Soledad

Yumi

Inspiró hondo. Cerró los ojos. Expiró. Sintió las duras tiras de lino de la empuñadura bajo sus dedos. Inspiró lentamente y expiró de nuevo. Antes de que pudiera abrir los ojos, sintió el aire moverse a su alrededor. Interpuso rápidamente el tensen frente a ella antes de que la katana de Asagi le asestara un corte mortal. El golpe arrancó un crujido de su maltrecho abanico, antes de que ella desviara la hoja y respondiera con una estocada.

Su maestra la detuvo con igual rapidez, y ambas se separaron. Entrenaban en el bosque, y parecía que la fauna había detenido su actividad para observarlas. El silencio parecía total, sólo roto por la respiración entrecortada de la samuraiko, que notaba el sonido de su corazón acelerado, zumbando en sus oídos. Una gota de sudor le recorrió el cuello y se perdió en las vendas que le sujetaban el pecho, ya empapadas. Inspiró de nuevo. Cerró los ojos. La nada. Nunca había sido buena en el arte del duelo, pero le gustaba el sonido del entrechocar de las espadas, le gustaba esquivar el acero. Le apasionaba unificar el sigilo del espionaje con la elegancia del  combate con katana.

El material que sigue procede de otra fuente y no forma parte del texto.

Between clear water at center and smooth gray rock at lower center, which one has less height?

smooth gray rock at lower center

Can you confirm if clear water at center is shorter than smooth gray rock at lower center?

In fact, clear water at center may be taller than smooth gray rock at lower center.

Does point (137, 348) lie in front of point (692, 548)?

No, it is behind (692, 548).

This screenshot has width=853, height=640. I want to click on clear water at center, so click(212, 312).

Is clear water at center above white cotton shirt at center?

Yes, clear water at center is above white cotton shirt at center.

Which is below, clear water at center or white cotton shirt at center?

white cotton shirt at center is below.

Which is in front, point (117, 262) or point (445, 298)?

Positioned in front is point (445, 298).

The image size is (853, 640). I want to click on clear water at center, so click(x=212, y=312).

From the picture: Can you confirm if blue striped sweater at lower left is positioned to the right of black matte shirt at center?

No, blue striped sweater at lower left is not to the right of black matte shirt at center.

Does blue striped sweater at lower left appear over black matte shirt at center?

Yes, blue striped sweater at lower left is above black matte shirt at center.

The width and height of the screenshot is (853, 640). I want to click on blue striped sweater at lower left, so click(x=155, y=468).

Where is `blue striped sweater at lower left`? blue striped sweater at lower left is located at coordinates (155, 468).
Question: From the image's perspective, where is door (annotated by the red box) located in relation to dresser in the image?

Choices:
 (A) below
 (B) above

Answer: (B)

Sola, con la única compañía de su espíritu, enfrentada con lo que, al final, se convertía en una mera hoja afilada en lucha contra ella. No había rival, no había otra nada. Sólo ella, el acero, su respiración. El pálpito de su corazón en su pecho.

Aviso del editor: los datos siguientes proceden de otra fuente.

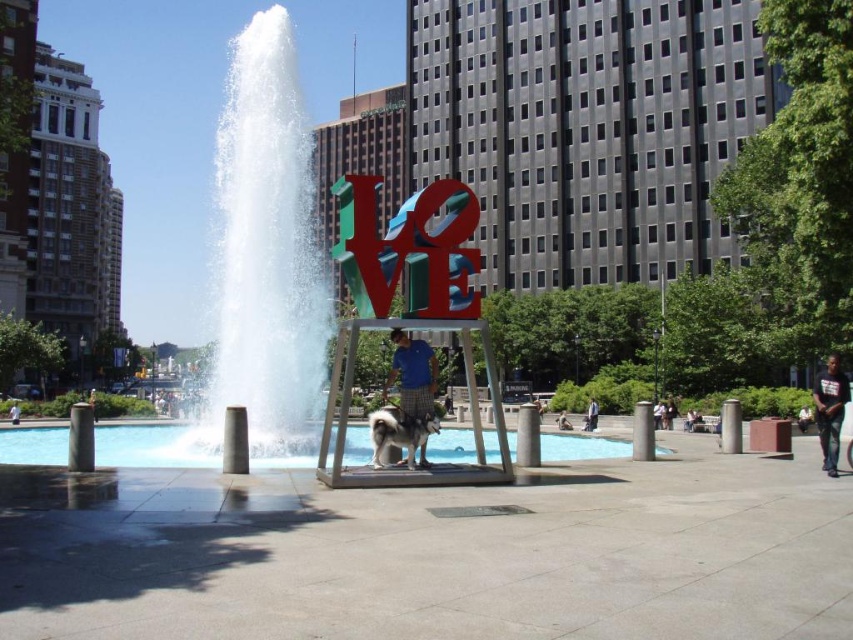 Question: Can you confirm if black cotton shirt at lower right is smaller than white cotton shirt at center?

Choices:
 (A) yes
 (B) no

Answer: (B)

Question: Which of these objects is positioned closest to the white fluffy dog at center?

Choices:
 (A) matte blue shirt at center
 (B) black cotton shirt at lower right
 (C) blue cotton shirt at center

Answer: (C)

Question: Which of the following is the farthest from the observer?

Choices:
 (A) (831, 376)
 (B) (93, 412)
 (C) (408, 461)
 (D) (558, 428)

Answer: (D)

Question: Among these points, which one is nearest to the camera?

Choices:
 (A) (556, 420)
 (B) (378, 445)
 (C) (9, 417)
 (D) (90, 396)

Answer: (B)

Question: Does white fluffy dog at center have a lesser width compared to dark blue shirt at center?

Choices:
 (A) no
 (B) yes

Answer: (A)

Question: Does blue cotton shirt at center have a larger size compared to black cotton shirt at lower right?

Choices:
 (A) no
 (B) yes

Answer: (A) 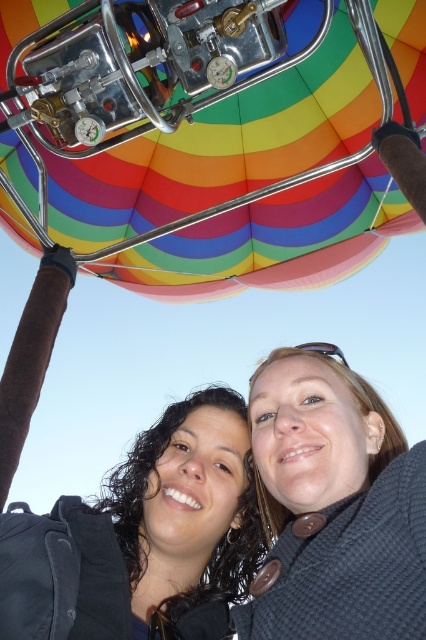 Consider the image. Which is below, rainbow fabric balloon at upper center or smooth skin face at center?

smooth skin face at center is lower down.

Does point (114, 170) come farther from viewer compared to point (94, 522)?

Yes, point (114, 170) is farther from viewer.

You are a GUI agent. You are given a task and a screenshot of the screen. Output one action in this format:
    pyautogui.click(x=<x>, y=<y>)
    Task: Click on the rainbow fabric balloon at upper center
    This screenshot has height=640, width=426.
    Given the screenshot: What is the action you would take?
    pyautogui.click(x=218, y=148) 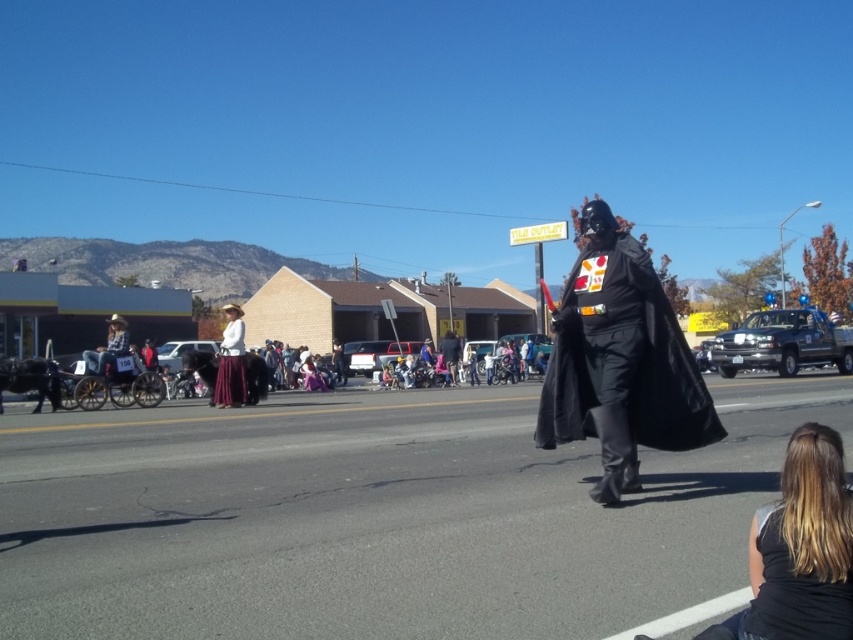 Does black matte cape at center have a smaller size compared to matte black costume at center?

Correct, black matte cape at center occupies less space than matte black costume at center.

Describe the element at coordinates (630, 355) in the screenshot. This screenshot has width=853, height=640. I see `black matte cape at center` at that location.

What are the coordinates of `black matte cape at center` in the screenshot? It's located at (630, 355).

Looking at this image, can you confirm if blonde hair at lower right is positioned to the right of matte white shirt at center?

Correct, you'll find blonde hair at lower right to the right of matte white shirt at center.

Is blonde hair at lower right taller than matte white shirt at center?

No.

Which is behind, point (743, 611) or point (224, 381)?

Point (224, 381)

The width and height of the screenshot is (853, 640). I want to click on blonde hair at lower right, so click(799, 548).

Between matte white shirt at center and matte black costume at center, which one is positioned lower?

matte black costume at center is lower down.

Consider the image. Who is more distant from viewer, [231,381] or [151,355]?

The point [151,355] is behind.

Identify the location of matte white shirt at center. This screenshot has height=640, width=853. (231, 362). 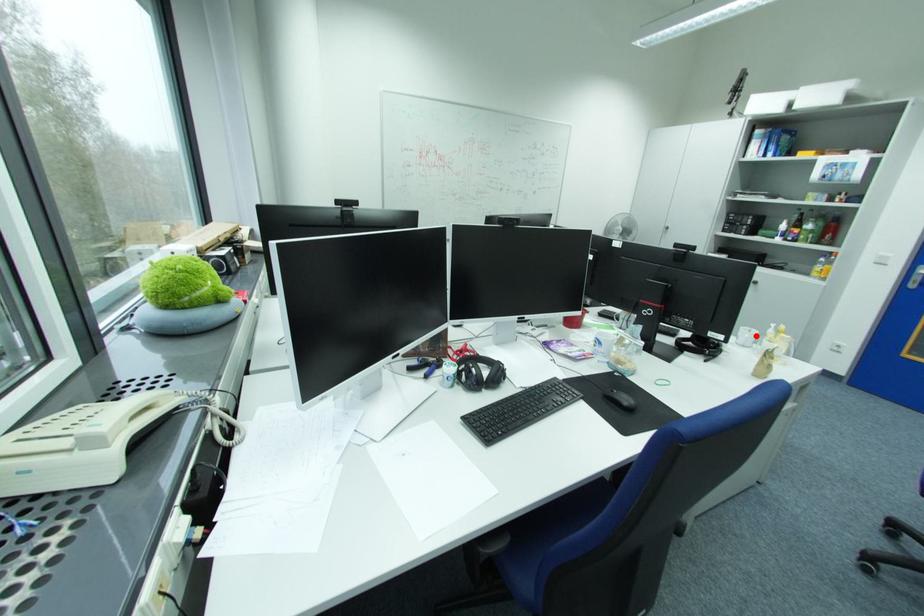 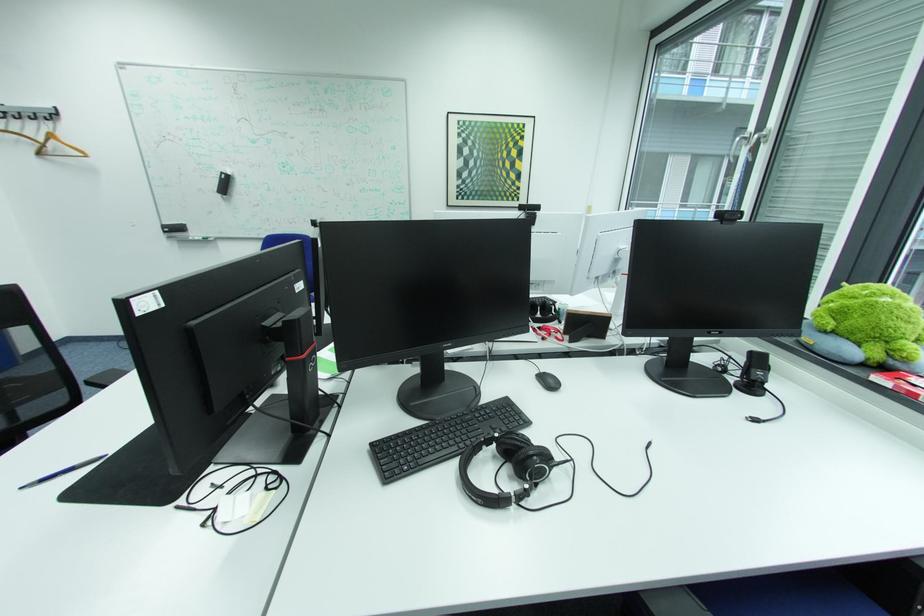 Question: I am providing you with two images of the same scene from different viewpoints. A red point is marked on the first image. Can you still see the location of the red point in image 2?

Choices:
 (A) Yes
 (B) No

Answer: (B) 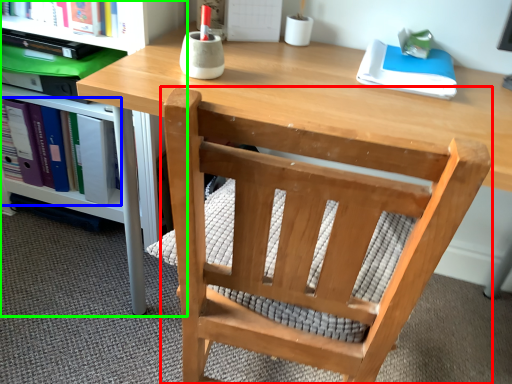 Question: Considering the real-world distances, which object is farthest from chair (highlighted by a red box)? book (highlighted by a blue box) or shelf (highlighted by a green box)?

Choices:
 (A) book
 (B) shelf

Answer: (A)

Abrió los ojos. Asagi sonreía, mientras se recogía un mechón canoso de cabello suelto tras la oreja. Había abandonado la pose de batalla.
-Al fin lo has entendido.
Yumi se mantuvo en silencio.
-Cuando un samurái empuña una katana, no lucha contra un enemigo, sino contra sí mismo.
-Hai –respondió simplemente, ya que no sabía muy bien qué decir.
-Estás lista para tu gempukku, Yumi.
-…Hai –repitió.

De pronto, el bosque se volvió a llenar de sonidos, pero todos fueron amortiguados por el corazón palpitante de la joven, en una estruendosa alegría.